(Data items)
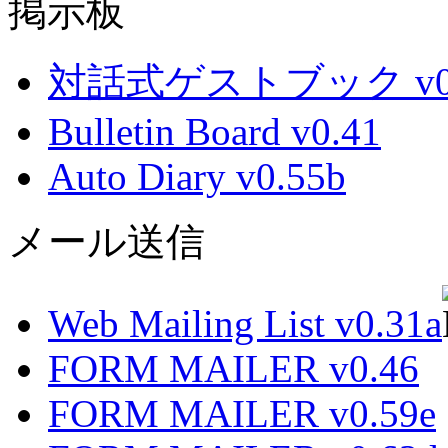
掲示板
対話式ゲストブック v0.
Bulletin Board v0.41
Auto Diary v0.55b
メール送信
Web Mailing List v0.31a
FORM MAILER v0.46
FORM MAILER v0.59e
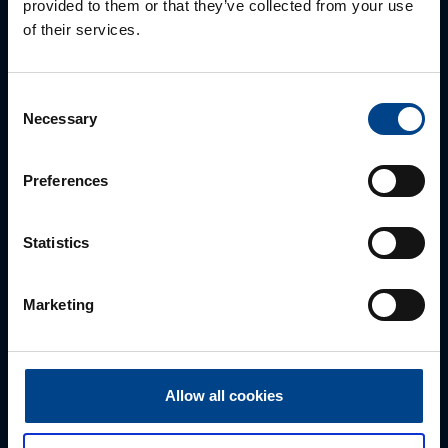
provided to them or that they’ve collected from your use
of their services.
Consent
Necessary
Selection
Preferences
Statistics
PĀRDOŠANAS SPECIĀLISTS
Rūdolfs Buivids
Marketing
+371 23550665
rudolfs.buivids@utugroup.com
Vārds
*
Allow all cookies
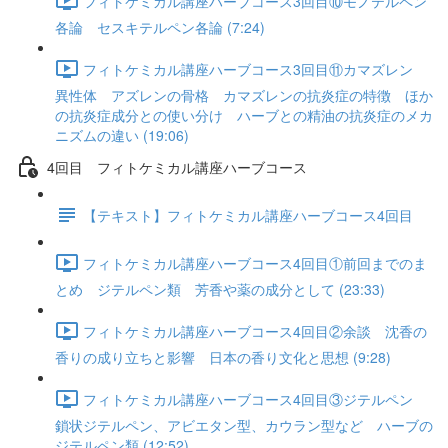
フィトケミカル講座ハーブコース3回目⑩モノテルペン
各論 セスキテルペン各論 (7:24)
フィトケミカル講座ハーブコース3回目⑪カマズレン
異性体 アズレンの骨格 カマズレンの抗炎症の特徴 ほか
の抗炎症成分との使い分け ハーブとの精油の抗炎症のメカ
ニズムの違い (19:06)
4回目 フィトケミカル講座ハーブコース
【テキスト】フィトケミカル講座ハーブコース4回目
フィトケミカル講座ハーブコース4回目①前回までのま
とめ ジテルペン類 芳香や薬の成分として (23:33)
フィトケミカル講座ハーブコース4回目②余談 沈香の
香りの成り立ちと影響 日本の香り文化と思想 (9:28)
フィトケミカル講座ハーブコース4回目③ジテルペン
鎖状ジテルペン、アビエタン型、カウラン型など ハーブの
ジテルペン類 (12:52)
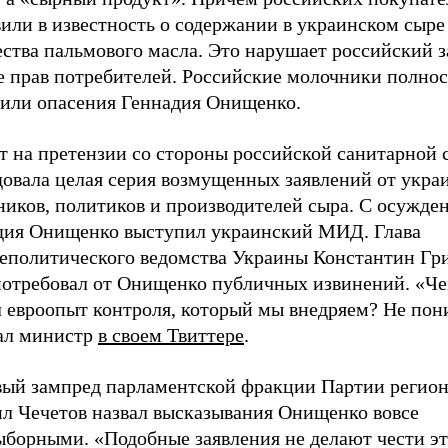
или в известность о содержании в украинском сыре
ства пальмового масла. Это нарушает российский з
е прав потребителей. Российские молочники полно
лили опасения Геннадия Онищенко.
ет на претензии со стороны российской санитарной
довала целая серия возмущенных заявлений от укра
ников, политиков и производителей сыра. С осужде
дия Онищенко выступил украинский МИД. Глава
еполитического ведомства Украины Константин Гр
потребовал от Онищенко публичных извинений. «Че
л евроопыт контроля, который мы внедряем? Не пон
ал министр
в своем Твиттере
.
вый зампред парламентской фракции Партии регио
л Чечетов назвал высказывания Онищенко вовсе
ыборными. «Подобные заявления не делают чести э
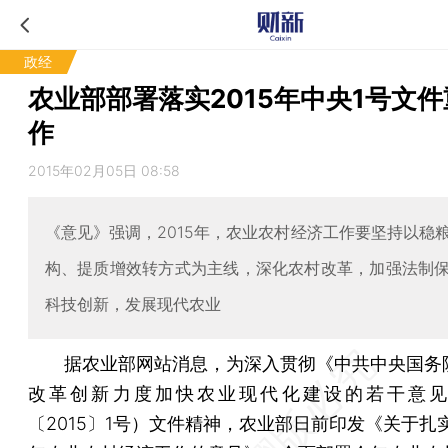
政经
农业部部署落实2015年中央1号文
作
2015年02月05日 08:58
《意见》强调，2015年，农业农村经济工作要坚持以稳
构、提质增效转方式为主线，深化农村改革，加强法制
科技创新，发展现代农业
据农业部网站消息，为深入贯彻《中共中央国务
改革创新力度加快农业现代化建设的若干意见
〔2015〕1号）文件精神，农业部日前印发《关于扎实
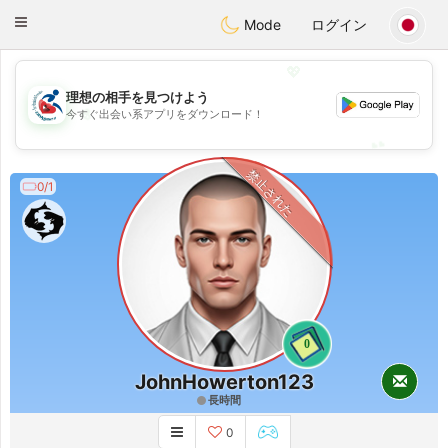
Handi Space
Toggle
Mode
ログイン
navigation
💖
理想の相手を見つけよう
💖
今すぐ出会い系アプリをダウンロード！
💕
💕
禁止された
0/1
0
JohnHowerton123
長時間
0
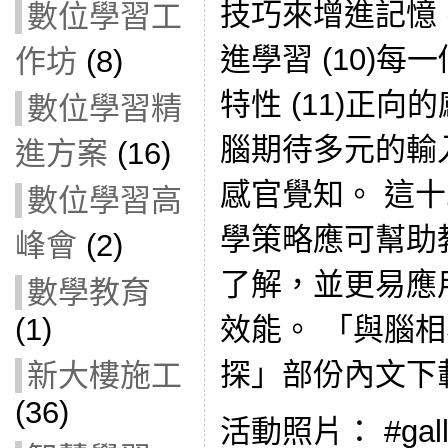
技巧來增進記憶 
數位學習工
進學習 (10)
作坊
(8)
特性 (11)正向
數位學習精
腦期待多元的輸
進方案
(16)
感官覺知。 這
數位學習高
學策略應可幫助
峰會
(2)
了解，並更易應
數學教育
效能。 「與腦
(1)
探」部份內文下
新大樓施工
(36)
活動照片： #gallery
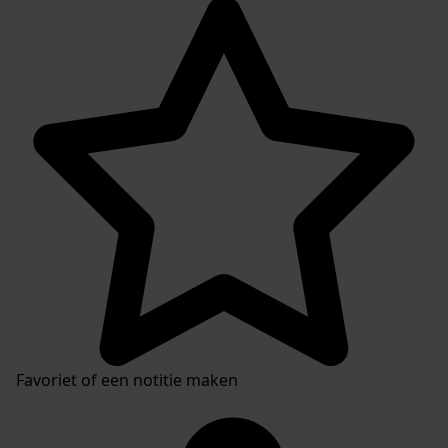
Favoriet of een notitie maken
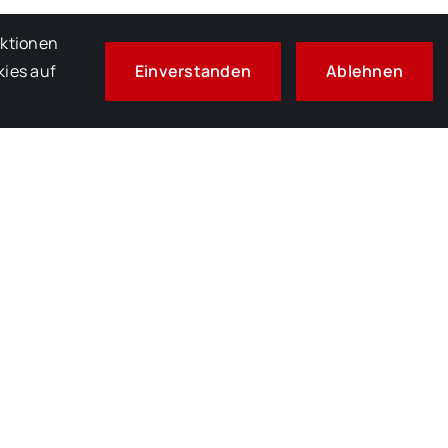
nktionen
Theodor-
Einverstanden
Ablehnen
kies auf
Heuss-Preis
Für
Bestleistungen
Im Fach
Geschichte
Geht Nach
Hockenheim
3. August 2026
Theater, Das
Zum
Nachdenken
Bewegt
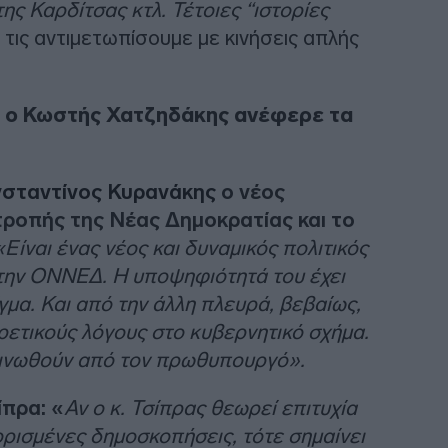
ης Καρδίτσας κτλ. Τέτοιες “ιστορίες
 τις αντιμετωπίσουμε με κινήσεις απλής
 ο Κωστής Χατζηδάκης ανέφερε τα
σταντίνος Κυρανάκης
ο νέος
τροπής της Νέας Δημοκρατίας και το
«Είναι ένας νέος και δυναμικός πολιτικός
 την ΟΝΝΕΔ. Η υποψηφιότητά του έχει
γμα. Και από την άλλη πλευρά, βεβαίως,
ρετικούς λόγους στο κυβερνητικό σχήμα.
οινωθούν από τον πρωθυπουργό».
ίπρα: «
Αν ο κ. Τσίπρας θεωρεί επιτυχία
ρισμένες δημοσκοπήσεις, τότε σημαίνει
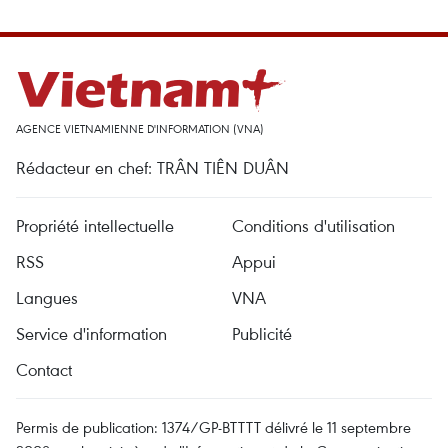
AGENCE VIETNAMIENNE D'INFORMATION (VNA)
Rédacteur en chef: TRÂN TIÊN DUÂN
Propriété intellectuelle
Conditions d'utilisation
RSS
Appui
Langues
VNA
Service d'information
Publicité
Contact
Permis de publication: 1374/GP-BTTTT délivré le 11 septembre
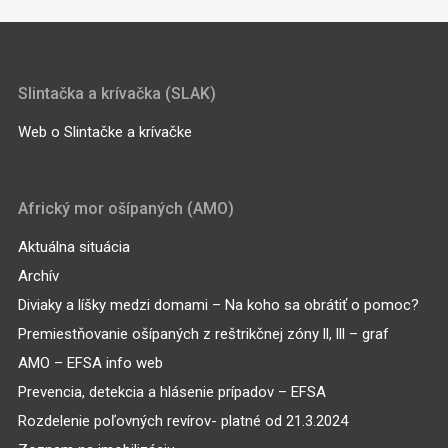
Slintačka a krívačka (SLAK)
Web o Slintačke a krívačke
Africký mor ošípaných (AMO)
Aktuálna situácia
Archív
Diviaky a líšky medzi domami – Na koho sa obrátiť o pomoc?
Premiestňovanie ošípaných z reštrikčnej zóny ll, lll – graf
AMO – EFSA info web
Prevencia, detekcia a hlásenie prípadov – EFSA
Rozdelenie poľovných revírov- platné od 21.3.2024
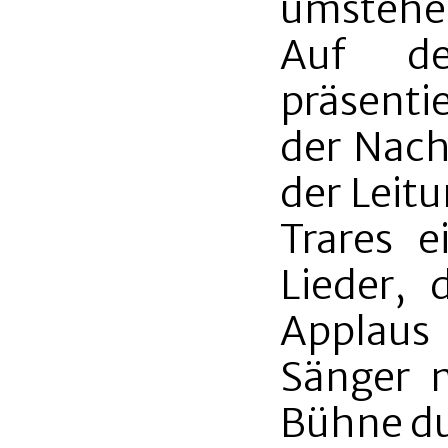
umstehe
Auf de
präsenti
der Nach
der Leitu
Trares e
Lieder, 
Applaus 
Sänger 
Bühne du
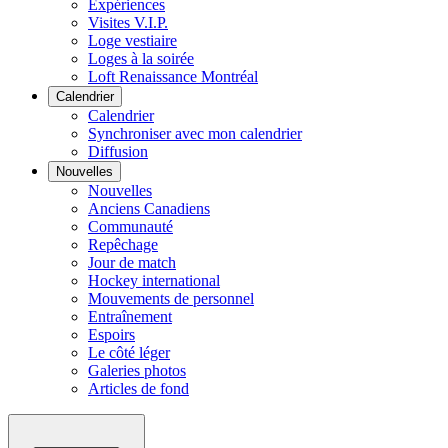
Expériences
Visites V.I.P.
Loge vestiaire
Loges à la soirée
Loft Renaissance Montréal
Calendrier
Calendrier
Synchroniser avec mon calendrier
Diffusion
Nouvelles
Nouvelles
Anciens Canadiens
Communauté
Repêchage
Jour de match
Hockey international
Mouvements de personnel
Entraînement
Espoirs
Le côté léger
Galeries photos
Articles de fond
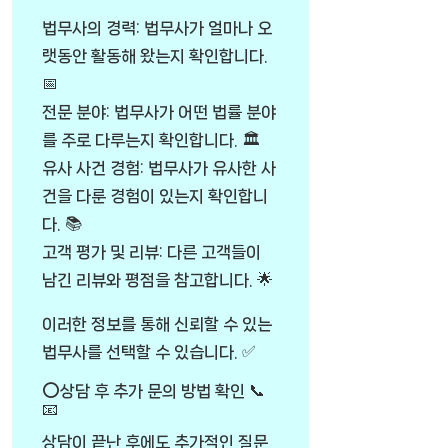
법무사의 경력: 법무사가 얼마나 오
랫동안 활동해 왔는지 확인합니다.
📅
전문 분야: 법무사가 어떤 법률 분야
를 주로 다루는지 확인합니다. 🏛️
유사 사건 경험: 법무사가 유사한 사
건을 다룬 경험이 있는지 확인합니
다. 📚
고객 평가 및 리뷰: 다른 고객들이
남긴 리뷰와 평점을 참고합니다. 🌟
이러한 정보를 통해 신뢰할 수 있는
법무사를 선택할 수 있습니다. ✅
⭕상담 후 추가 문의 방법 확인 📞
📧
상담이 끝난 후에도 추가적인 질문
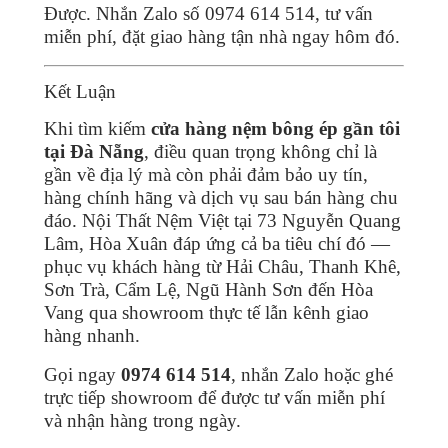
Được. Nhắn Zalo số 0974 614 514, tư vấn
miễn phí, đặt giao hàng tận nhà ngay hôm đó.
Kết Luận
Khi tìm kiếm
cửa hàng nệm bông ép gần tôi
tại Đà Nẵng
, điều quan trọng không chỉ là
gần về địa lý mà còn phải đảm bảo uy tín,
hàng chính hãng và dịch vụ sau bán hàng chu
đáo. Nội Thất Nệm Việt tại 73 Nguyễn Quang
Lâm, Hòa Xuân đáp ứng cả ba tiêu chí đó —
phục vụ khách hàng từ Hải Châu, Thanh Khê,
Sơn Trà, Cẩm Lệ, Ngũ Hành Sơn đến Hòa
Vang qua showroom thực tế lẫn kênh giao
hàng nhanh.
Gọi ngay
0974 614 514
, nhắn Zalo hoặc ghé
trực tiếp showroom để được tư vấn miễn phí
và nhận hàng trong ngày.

• _Assignment_:
The answer must be every line of the records above that holds the word "νέος".

• _Result of this task_:
ο νέος
«Είναι ένας νέος και δυναμικός πολιτικός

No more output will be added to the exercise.